Washougal School District teachers Bryn Scamahorn, Cape Horn-Skye Elementary School, and Heather Carver, Washougal High School, earned National Board certification this school year.
Certification requires the candidate to be affiliated with a local university or an approved service provider for a lengthy study of advanced teaching strategies and the collection of classroom evidence demonstrating the candidate’s acquisition of research-based instructional skills. To be certified, the candidate submits for review an extensive portfolio of written work, including videotapes and candidate’s own analysis of his/her own classroom teaching against research-based standards of pedagogy. Finally, the candidate must take a proctored written examination in their endorsed content field. A national panel of peers then uses the certification standards to assess the candidate’s portfolio and written examination results. Candidates are known to complete the process in a year, but it may take as long as three years to acquire certification.

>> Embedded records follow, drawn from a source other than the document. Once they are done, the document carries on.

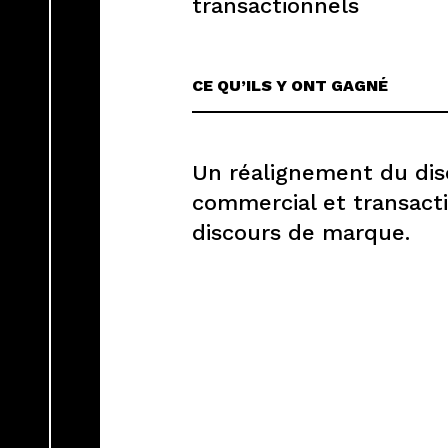
transactionnels
CE QU’ILS Y ONT GAGNÉ
Un réalignement du dis
commercial et transact
discours de marque.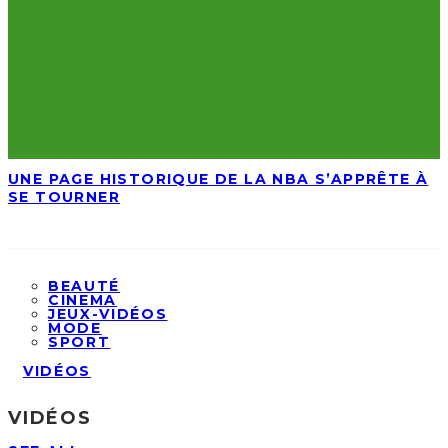
UNE PAGE HISTORIQUE DE LA NBA S’APPRÊTE À
SE TOURNER
BEAUTÉ
CINEMA
JEUX-VIDÉOS
MODE
SPORT
VIDÉOS
VIDÉOS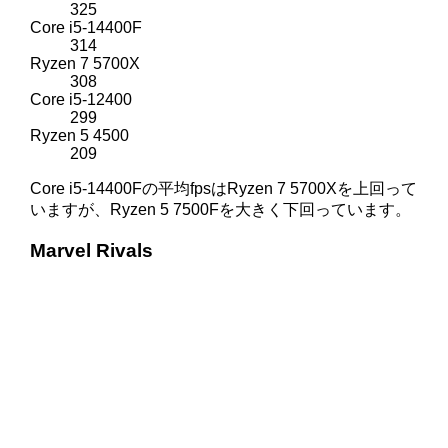
325
Core i5-14400F
314
Ryzen 7 5700X
308
Core i5-12400
299
Ryzen 5 4500
209
Core i5-14400Fの平均fpsはRyzen 7 5700Xを上回って
いますが、Ryzen 5 7500Fを大きく下回っています。
Marvel Rivals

Both Scamahorn and Carver completed their National Boards in spring 2010 and received certification in November.
When asked why she decided to pursue National Board Certification, Scamahorn answers, “I felt that as a music teacher with my master's degree, it offered me the best opportunity to further my music education skills through specific music pedagogy, reflection, and skill building.”
Both Scamahorn and Carver described the process as a challenging one.

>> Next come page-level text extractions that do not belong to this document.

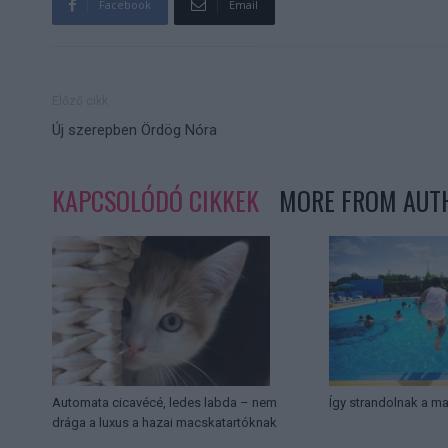
Facebook
Email
Előző cikk
Új szerepben Ördög Nóra
KAPCSOLÓDÓ CIKKEK
MORE FROM AUT
Automata cicavécé, ledes labda – nem
Így strandolnak a m
drága a luxus a hazai macskatartóknak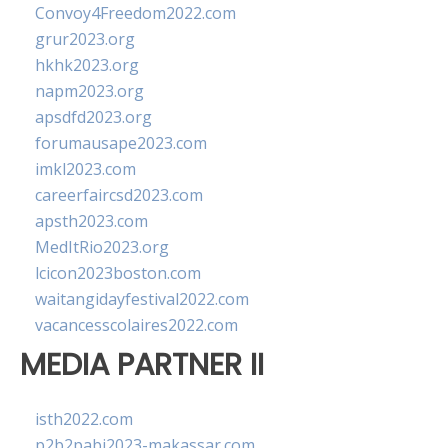
Convoy4Freedom2022.com
grur2023.org
hkhk2023.org
napm2023.org
apsdfd2023.org
forumausape2023.com
imkl2023.com
careerfaircsd2023.com
apsth2023.com
MedItRio2023.org
lcicon2023boston.com
waitangidayfestival2022.com
vacancesscolaires2022.com
MEDIA PARTNER II
isth2022.com
p2b2pabi2023-makassar.com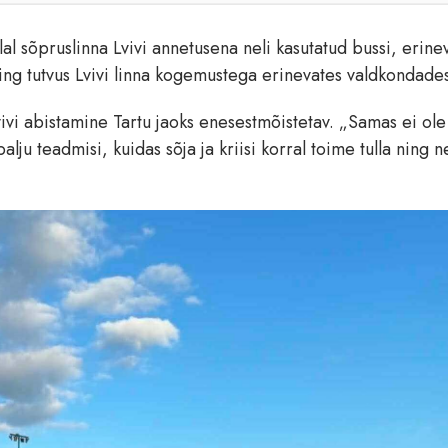
alal sõpruslinna Lvivi annetusena neli kasutatud bussi, erine
ing tutvus Lvivi linna kogemustega erinevates valdkondade
vivi abistamine Tartu jaoks enesestmõistetav. „Samas ei ole
ju teadmisi, kuidas sõja ja kriisi korral toime tulla ning 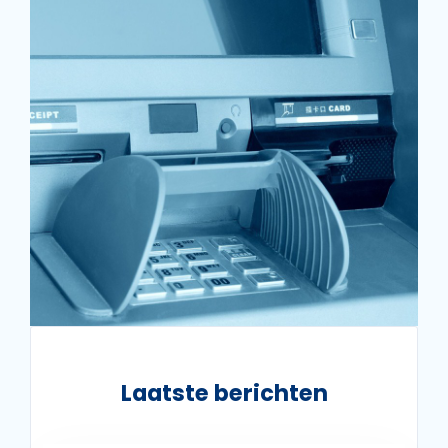
Laatste berichten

“The process was difficult in how revealing and confronting it was,” said Scamahorn. “Through the processes of reflection and video taping, I was able to see the good, and the weaker practices in my own teaching. Since going through the process, I have spent more time in reflection and planning guiding my teaching. It has made me a stronger teacher exponentially,” said Scamahorn.
WHS teacher Heather Carver calls the process a “thorough” one, which “focused on major analysis of teaching practices, the impetus behind the classroom action, and also analysis of results to better adjust teaching in the classroom.”
“It reminded me of coaching athletes and breaking down the skills,” said Carver, who also coaches at WHS.
“Through the process, I looked carefully at what I do in the classroom and questioned why I do it,” said Carver. “I looked at different ways and angles to teach a concept to diverse learners, and I also looked at numerous ways to bring diversity into the classroom. The process requires you to analyze your current practices. The fantastic byproduct of this reflection and self-analysis is indeed adjustment and improvement, which is how the process improves teaching skills.”
“I am extremely proud of the work that I have done for the program,” said Carver. “I look forward to continually trying to improve and hone my skills in and out of the classroom, and I am proud of Washougal School District for their support of the National Boards.”